**About this exercise:** Your task is to return all the entries below exactly, with every picture omitted.

────────────────────

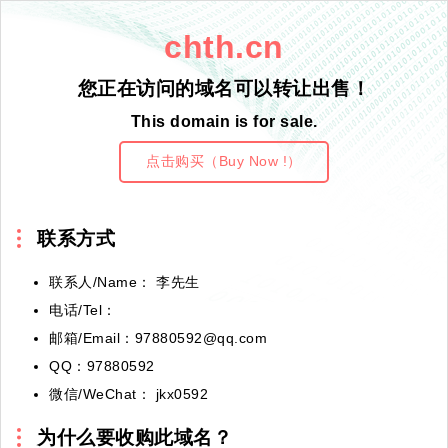
chth.cn
您正在访问的域名可以转让出售！
This domain is for sale.
点击购买（Buy Now !）
联系方式
联系人/Name： 李先生
电话/Tel：
邮箱/Email：97880592@qq.com
QQ：97880592
微信/WeChat： jkx0592
为什么要收购此域名？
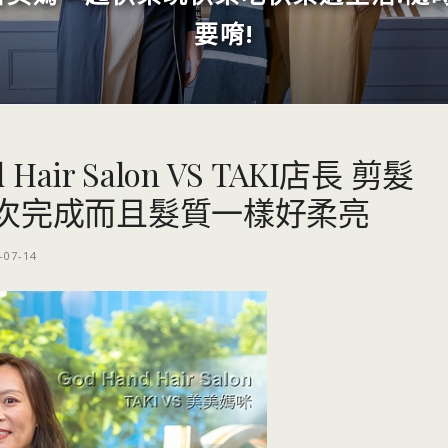
要唷!
air Salon VS TAKI店長 剪髮
次完成而且髮質一樣好柔亮
-07-14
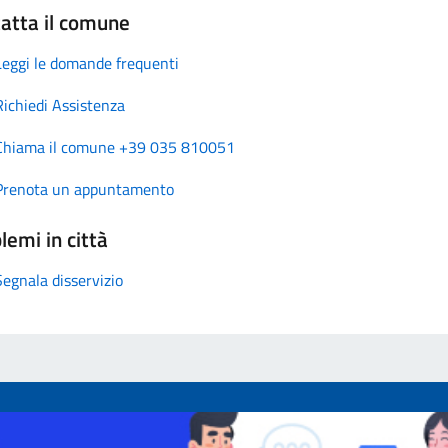
atta il comune
Leggi le domande frequenti
Richiedi Assistenza
Chiama il comune +39 035 810051
Prenota un appuntamento
lemi in città
Segnala disservizio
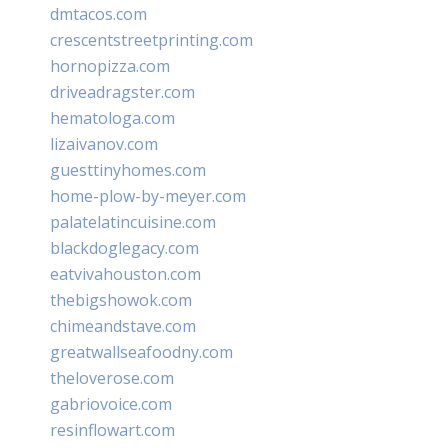
dmtacos.com
crescentstreetprinting.com
hornopizza.com
driveadragster.com
hematologa.com
lizaivanov.com
guesttinyhomes.com
home-plow-by-meyer.com
palatelatincuisine.com
blackdoglegacy.com
eatvivahouston.com
thebigshowok.com
chimeandstave.com
greatwallseafoodny.com
theloverose.com
gabriovoice.com
resinflowart.com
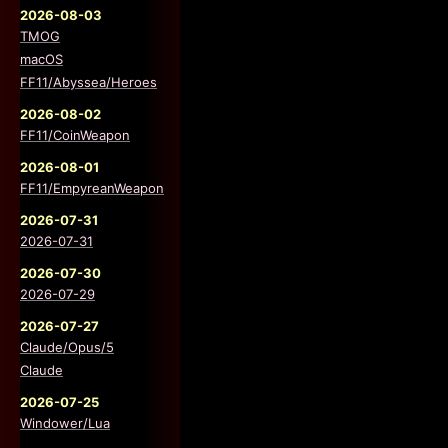
2026-08-03
TMOG
macOS
FF11/Abyssea/Heroes
2026-08-02
FF11/CoinWeapon
2026-08-01
FF11/EmpyreanWeapon
2026-07-31
2026-07-31
2026-07-30
2026-07-29
2026-07-27
Claude/Opus/5
Claude
2026-07-25
Windower/Lua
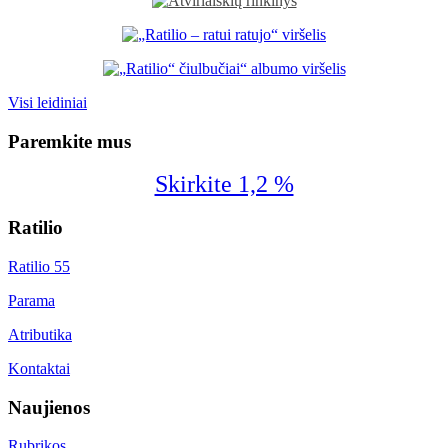
Visi leidiniai
Paremkite mus
Skirkite 1,2 %
Ratilio
Ratilio 55
Parama
Atributika
Kontaktai
Naujienos
Rubrikos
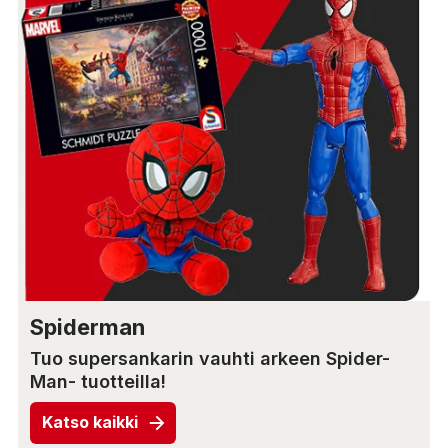
Spiderman
Tuo supersankarin vauhti arkeen Spider-
Man- tuotteilla!
Katso kaikki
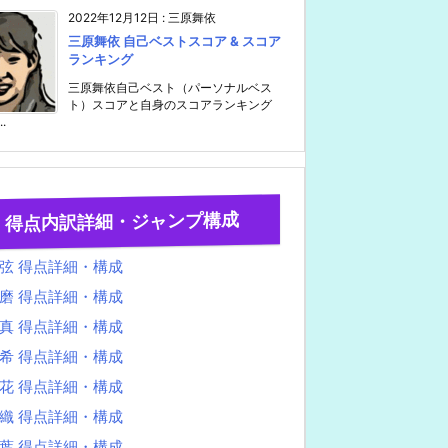
2022年12月12日
:
三原舞依
三原舞依 自己ベストスコア & スコア
ランキング
三原舞依自己ベスト（パーソナルベス
ト）スコアと自身のスコアランキング
..
得点内訳詳細・ジャンプ構成
弦 得点詳細・構成
磨 得点詳細・構成
真 得点詳細・構成
希 得点詳細・構成
花 得点詳細・構成
織 得点詳細・構成
葉 得点詳細・構成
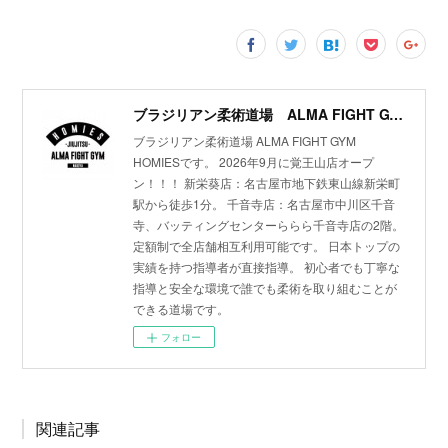
ブラジリアン柔術道場 ALMA FIGHT GYM HOMIES(ホーミーズ)
ブラジリアン柔術道場 ALMA FIGHT GYM
HOMIESです。 2026年9月に覚王山店オープ
ン！！！ 新栄葵店：名古屋市地下鉄東山線新栄町
駅から徒歩1分。 千音寺店：名古屋市中川区千音
寺、バッティングセンターららら千音寺店の2階。
定額制で全店舗相互利用可能です。 日本トップの
実績を持つ指導者が直接指導。 初心者でも丁寧な
指導と安全な環境で誰でも柔術を取り組むことが
できる道場です。
フォロー
関連記事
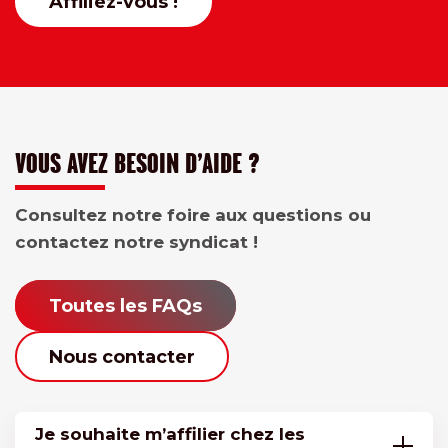
Affiliez-vous !
VOUS AVEZ BESOIN D’AIDE ?
Consultez notre foire aux questions ou
contactez notre syndicat !
Toutes les FAQs
Nous contacter
Je souhaite m’affilier chez les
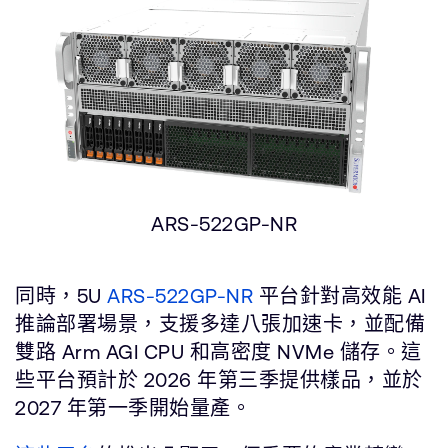
ARS-522GP-NR
同時，5U
ARS-522GP-NR
平台針對高效能 AI
推論部署場景，支援多達八張加速卡，並配備
雙路 Arm AGI CPU 和高密度 NVMe 儲存。這
些平台預計於 2026 年第三季提供樣品，並於
2027 年第一季開始量產。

────────────────────

**Solution to this task:**
chth.cn
您正在访问的域名可以转让出售！
This domain is for sale.
点击购买（Buy Now !）
联系方式
联系人/Name： 李先生
电话/Tel：
邮箱/Email：97880592@qq.com
QQ：97880592
微信/WeChat： jkx0592
为什么要收购此域名？
要唷!
air Salon VS TAKI店長 剪髮
次完成而且髮質一樣好柔亮
-07-14
atta il comune
Leggi le domande frequenti
Richiedi Assistenza
Chiama il comune +39 035 810051
Prenota un appuntamento
lemi in città
Segnala disservizio
dmtacos.com
crescentstreetprinting.com
hornopizza.com
driveadragster.com
hematologa.com
lizaivanov.com
guesttinyhomes.com
home-plow-by-meyer.com
palatelatincuisine.com
blackdoglegacy.com
eatvivahouston.com
thebigshowok.com
chimeandstave.com
greatwallseafoodny.com
theloverose.com
gabriovoice.com
resinflowart.com
2026-08-03
TMOG
macOS
FF11/Abyssea/Heroes
2026-08-02
FF11/CoinWeapon
2026-08-01
FF11/EmpyreanWeapon
2026-07-31
2026-07-31
2026-07-30
2026-07-29
2026-07-27
Claude/Opus/5
Claude
2026-07-25
Windower/Lua
Visi leidiniai
Paremkite mus
Skirkite 1,2 %
Ratilio
Ratilio 55
Parama
Atributika
Kontaktai
Naujienos
Rubrikos
Spiderman
Tuo supersankarin vauhti arkeen Spider-
Man- tuotteilla!
Katso kaikki
2022年12月12日
:
三原舞依
三原舞依 自己ベストスコア & スコア
ランキング
三原舞依自己ベスト（パーソナルベス
ト）スコアと自身のスコアランキング
..
得点内訳詳細・ジャンプ構成
弦 得点詳細・構成
磨 得点詳細・構成
真 得点詳細・構成
希 得点詳細・構成
花 得点詳細・構成
織 得点詳細・構成
葉 得点詳細・構成
ブラジリアン柔術道場 ALMA FIGHT GYM HOMIES(ホーミーズ)
ブラジリアン柔術道場 ALMA FIGHT GYM
HOMIESです。 2026年9月に覚王山店オープ
ン！！！ 新栄葵店：名古屋市地下鉄東山線新栄町
駅から徒歩1分。 千音寺店：名古屋市中川区千音
寺、バッティングセンターららら千音寺店の2階。
定額制で全店舗相互利用可能です。 日本トップの
実績を持つ指導者が直接指導。 初心者でも丁寧な
指導と安全な環境で誰でも柔術を取り組むことが
できる道場です。
フォロー
関連記事
Affiliez-vous !
VOUS AVEZ BESOIN D’AIDE ?
Consultez notre foire aux questions ou
contactez notre syndicat !
Toutes les FAQs
Nous contacter
Je souhaite m’affilier chez les
ARS-522GP-NR
同時，5U
ARS-522GP-NR
平台針對高效能 AI
推論部署場景，支援多達八張加速卡，並配備
雙路 Arm AGI CPU 和高密度 NVMe 儲存。這
些平台預計於 2026 年第三季提供樣品，並於
2027 年第一季開始量產。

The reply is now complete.